6. Three lessons learned from stepping on the pit
(1) How many Rancher environments are deployed?
This seems to be a small issue, and it also sparked a lot of discussions within us at first. Initially, we only deployed one set of Rancher, and used the environment in Rancher to distinguish QA or production. The easiest way to deploy a set of Rancher, but there is a serious problem: what if Rancher is upgraded? This set of Rancher manages both QA and production. When upgrading, the production environment needs to be upgraded. If there is a bug at this moment, the problem will be very serious.
Later, we disassembled it into four sets, and the Rancher platform itself had to have an upgraded environment. It is recommended that you deploy multiple sets of environments (at least two sets) when deploying Rancher in the early stage. We actually have one set for each environment of dev, QA, staging, and production, and there are four sets in total.
(2) Configuration item explosion
The second question is about configuration items. We first used Rancher compose, which is very simple and powerful. We click "Deploy" in the Rancher Catalog, and all the configuration options pop up. We only need to click some things to deploy a very complex application. Later, we found that there are more and more configuration items (even as many as hundreds) of applications. This makes it difficult to display them on one page. At the same time, hundreds of configurations make it impossible for us to fill in, and operation and maintenance cannot be successfully deployed. We thus face the problem of configuration item explosion.
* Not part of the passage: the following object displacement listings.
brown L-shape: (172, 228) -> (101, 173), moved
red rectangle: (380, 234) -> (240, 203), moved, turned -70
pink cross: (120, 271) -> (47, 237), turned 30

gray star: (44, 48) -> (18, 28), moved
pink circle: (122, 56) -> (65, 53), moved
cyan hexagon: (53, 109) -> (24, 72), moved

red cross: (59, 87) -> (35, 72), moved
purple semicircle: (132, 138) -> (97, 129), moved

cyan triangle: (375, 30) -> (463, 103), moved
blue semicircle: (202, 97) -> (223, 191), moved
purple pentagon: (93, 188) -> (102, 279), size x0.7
Our solution experience is that in the container platform, configuration items must be managed centrally . We manage all configuration items with consul, and every time the container starts, we go to consul and pull the configuration to the corresponding container. In this way, containers can drift on any platform. In addition, the configuration item itself has a copy in the original server. We copy the original configuration item and modify it, and then another instance can be deployed. Therefore, configuration items must be managed centrally.
(3) Pan-domain name + Rancher LB
Each of our businesses has a web service and needs to apply for its own domain name. Every year we have hundreds of projects online, which means there are hundreds of domain names to apply. In addition, these domain names need to be used in development, testing, and production environments, so we need to apply for nearly 500 domain names every year. This is a horrible thing.
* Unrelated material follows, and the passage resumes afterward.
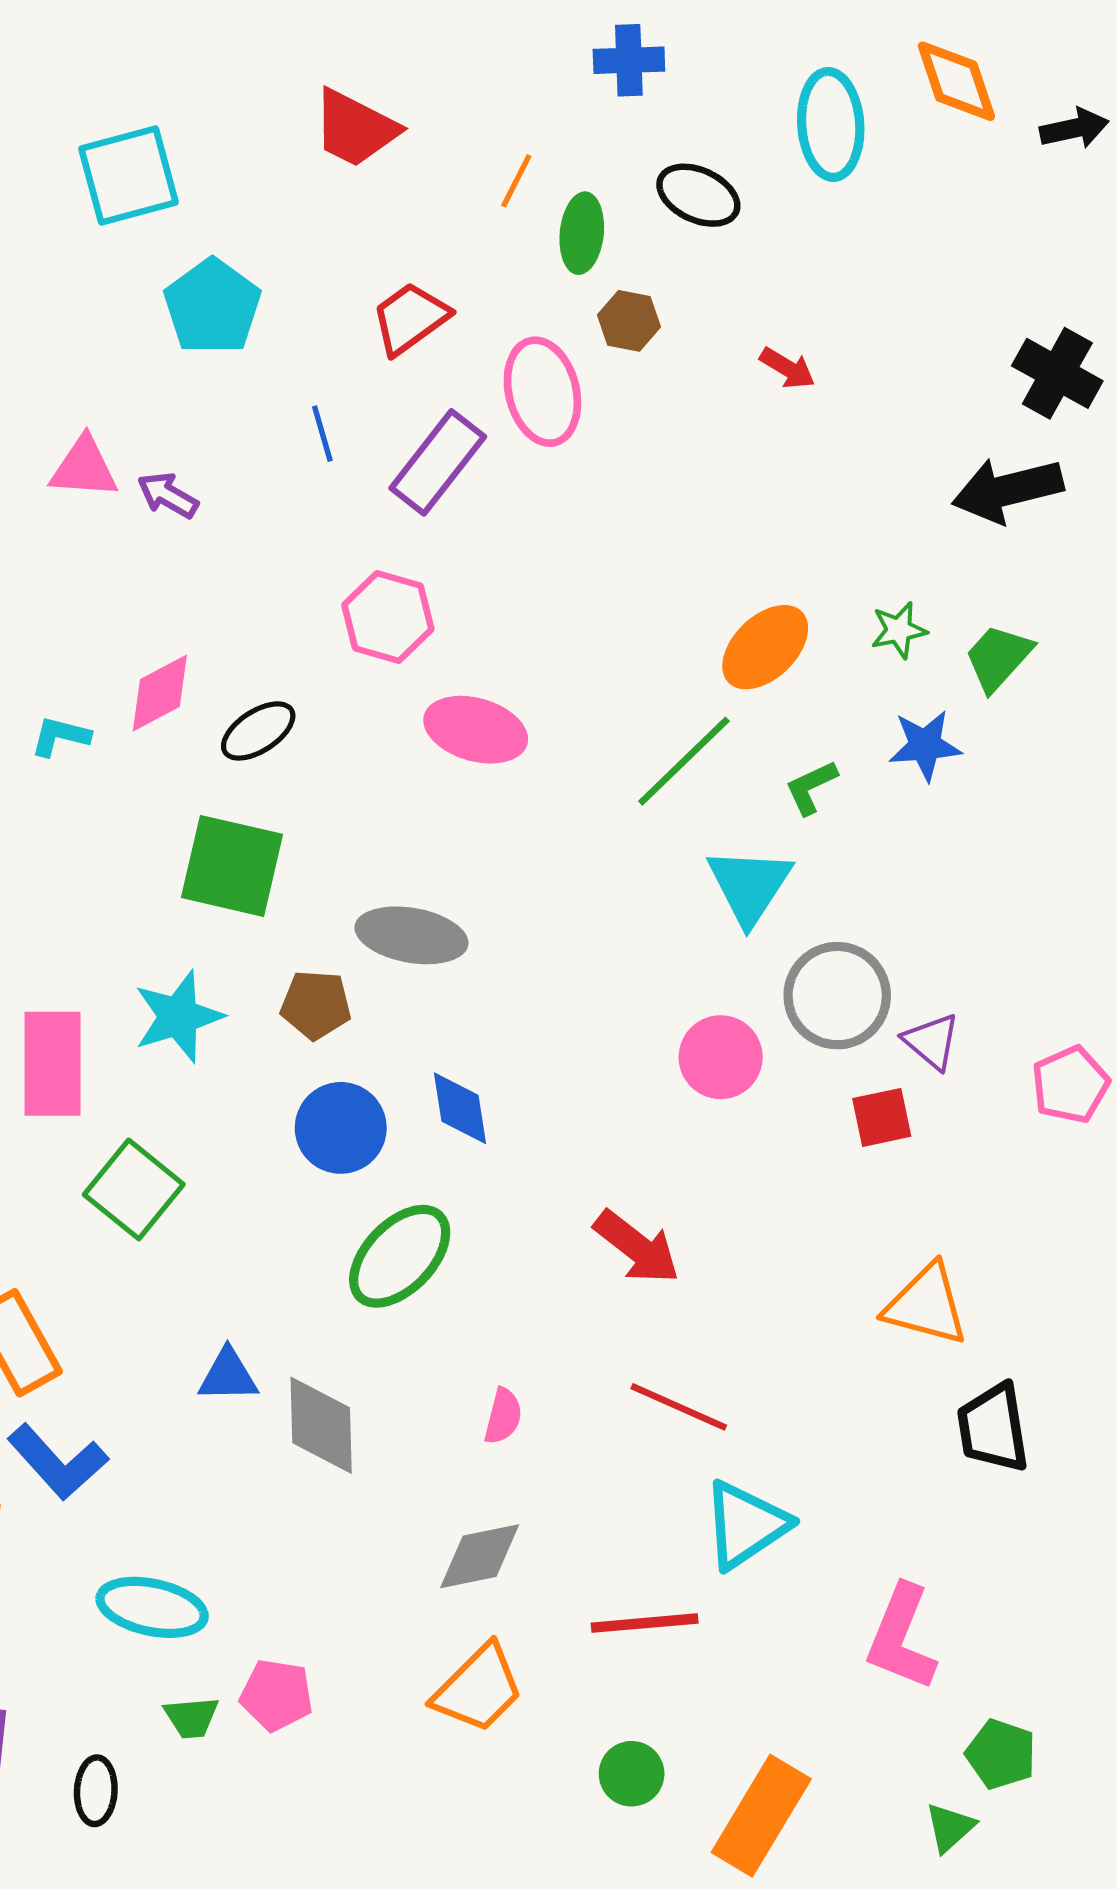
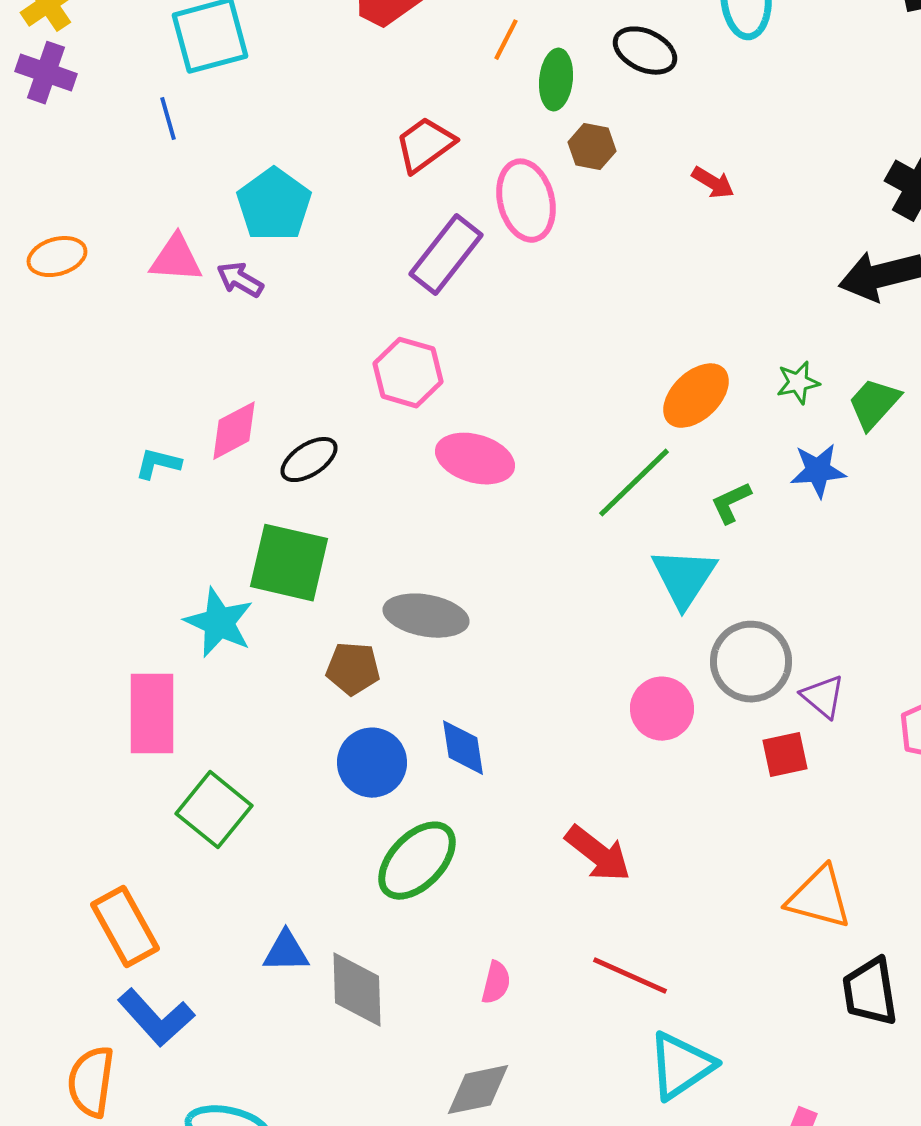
cyan pentagon: (212, 307) -> (274, 205), moved
blue line: (322, 434) -> (168, 119), moved
cyan star: (178, 1017) -> (219, 623), moved, turned -30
Later, we used the pan-domain method. For example, use the domain name of *.sub.example.com to directly CNM to one of the hosts in the Rancher environment. Then set its LB on Rancher, the LB can be distributed on all hosts, and each host will have the same LB. This domain name points to any host and it will work.
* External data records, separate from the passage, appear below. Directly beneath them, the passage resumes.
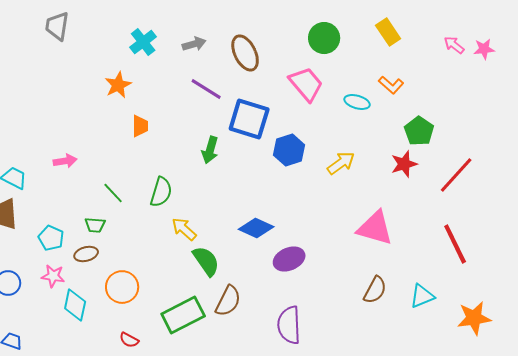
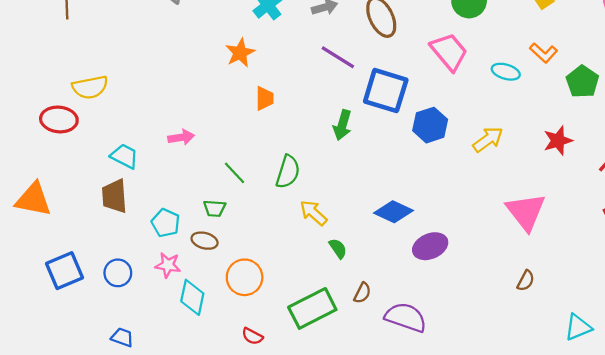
green pentagon: (419, 131) -> (582, 82), moved
pink triangle: (375, 228) -> (526, 212), turned 36
brown ellipse: (86, 254) -> (205, 241), turned 30
green semicircle: (206, 261) -> (338, 248), size x0.6
brown semicircle: (375, 290) -> (526, 281), size x0.7
cyan triangle: (422, 296) -> (578, 327), moved
brown semicircle: (228, 301) -> (362, 293), size x0.6
purple semicircle: (289, 325) -> (406, 317), moved, turned 111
For example, in the QA environment, the following domain names are served on this LB. If the host is broken, the container itself will start, and the entry problem can be solved simply by modifying the * amount. If it is a production environment, you can add a layer of nginx on top, configure three upstreams, and kill any one, and you can also enter through the other two entrances.
Using the pan-domain name method, after configuring the pan-domain name, adding any domain name to the Rancher LB does not need to apply for a new domain name. Instead, you can directly write 123.sub.example.com, and then configure it directly on the LB. After the domain name is allocated, it can be used, and there is no need to go through the application process.